[Entries provided Boundary: Start]

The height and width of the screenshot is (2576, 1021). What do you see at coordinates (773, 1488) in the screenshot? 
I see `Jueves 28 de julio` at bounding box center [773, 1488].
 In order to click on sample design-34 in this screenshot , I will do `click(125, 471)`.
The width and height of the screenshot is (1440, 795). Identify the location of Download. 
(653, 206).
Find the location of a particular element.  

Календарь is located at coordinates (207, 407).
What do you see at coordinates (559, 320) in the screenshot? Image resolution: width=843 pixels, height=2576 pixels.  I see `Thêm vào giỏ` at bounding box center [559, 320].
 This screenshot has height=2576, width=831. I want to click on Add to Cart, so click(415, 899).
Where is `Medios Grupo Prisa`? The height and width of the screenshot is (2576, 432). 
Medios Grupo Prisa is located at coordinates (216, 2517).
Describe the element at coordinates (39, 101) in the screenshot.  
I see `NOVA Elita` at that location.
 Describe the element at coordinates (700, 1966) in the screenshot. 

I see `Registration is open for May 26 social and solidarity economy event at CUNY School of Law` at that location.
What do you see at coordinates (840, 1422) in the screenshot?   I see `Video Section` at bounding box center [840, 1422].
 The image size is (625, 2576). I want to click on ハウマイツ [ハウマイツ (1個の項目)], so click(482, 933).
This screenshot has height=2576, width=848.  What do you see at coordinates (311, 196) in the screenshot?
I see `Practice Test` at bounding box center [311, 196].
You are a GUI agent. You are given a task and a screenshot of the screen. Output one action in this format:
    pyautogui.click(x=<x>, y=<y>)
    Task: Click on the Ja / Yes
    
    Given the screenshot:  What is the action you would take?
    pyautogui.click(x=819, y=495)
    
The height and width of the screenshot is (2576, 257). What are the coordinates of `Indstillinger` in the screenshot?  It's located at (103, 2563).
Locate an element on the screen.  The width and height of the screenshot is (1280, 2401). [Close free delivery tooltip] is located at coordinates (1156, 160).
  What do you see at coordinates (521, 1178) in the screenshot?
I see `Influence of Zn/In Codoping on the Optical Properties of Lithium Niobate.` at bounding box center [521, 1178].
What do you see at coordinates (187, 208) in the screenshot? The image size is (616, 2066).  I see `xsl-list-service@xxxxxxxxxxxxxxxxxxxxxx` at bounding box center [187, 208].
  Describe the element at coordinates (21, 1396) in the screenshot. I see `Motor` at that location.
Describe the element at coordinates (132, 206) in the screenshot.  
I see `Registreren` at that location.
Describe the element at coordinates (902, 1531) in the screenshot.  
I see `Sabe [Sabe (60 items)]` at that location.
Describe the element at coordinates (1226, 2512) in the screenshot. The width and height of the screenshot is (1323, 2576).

[Entries provided Boundary: End]

(Task to carry out) Copy nothing except the lines from the one with "Task: Click on the Ja / Yes" through the end of the records; keep each exactly as it appears, first and last included.

(Answer for the task)
    Task: Click on the Ja / Yes
    
    Given the screenshot:  What is the action you would take?
    pyautogui.click(x=819, y=495)
    
The height and width of the screenshot is (2576, 257). What are the coordinates of `Indstillinger` in the screenshot?  It's located at (103, 2563).
Locate an element on the screen.  The width and height of the screenshot is (1280, 2401). [Close free delivery tooltip] is located at coordinates (1156, 160).
  What do you see at coordinates (521, 1178) in the screenshot?
I see `Influence of Zn/In Codoping on the Optical Properties of Lithium Niobate.` at bounding box center [521, 1178].
What do you see at coordinates (187, 208) in the screenshot? The image size is (616, 2066).  I see `xsl-list-service@xxxxxxxxxxxxxxxxxxxxxx` at bounding box center [187, 208].
  Describe the element at coordinates (21, 1396) in the screenshot. I see `Motor` at that location.
Describe the element at coordinates (132, 206) in the screenshot.  
I see `Registreren` at that location.
Describe the element at coordinates (902, 1531) in the screenshot.  
I see `Sabe [Sabe (60 items)]` at that location.
Describe the element at coordinates (1226, 2512) in the screenshot. The width and height of the screenshot is (1323, 2576).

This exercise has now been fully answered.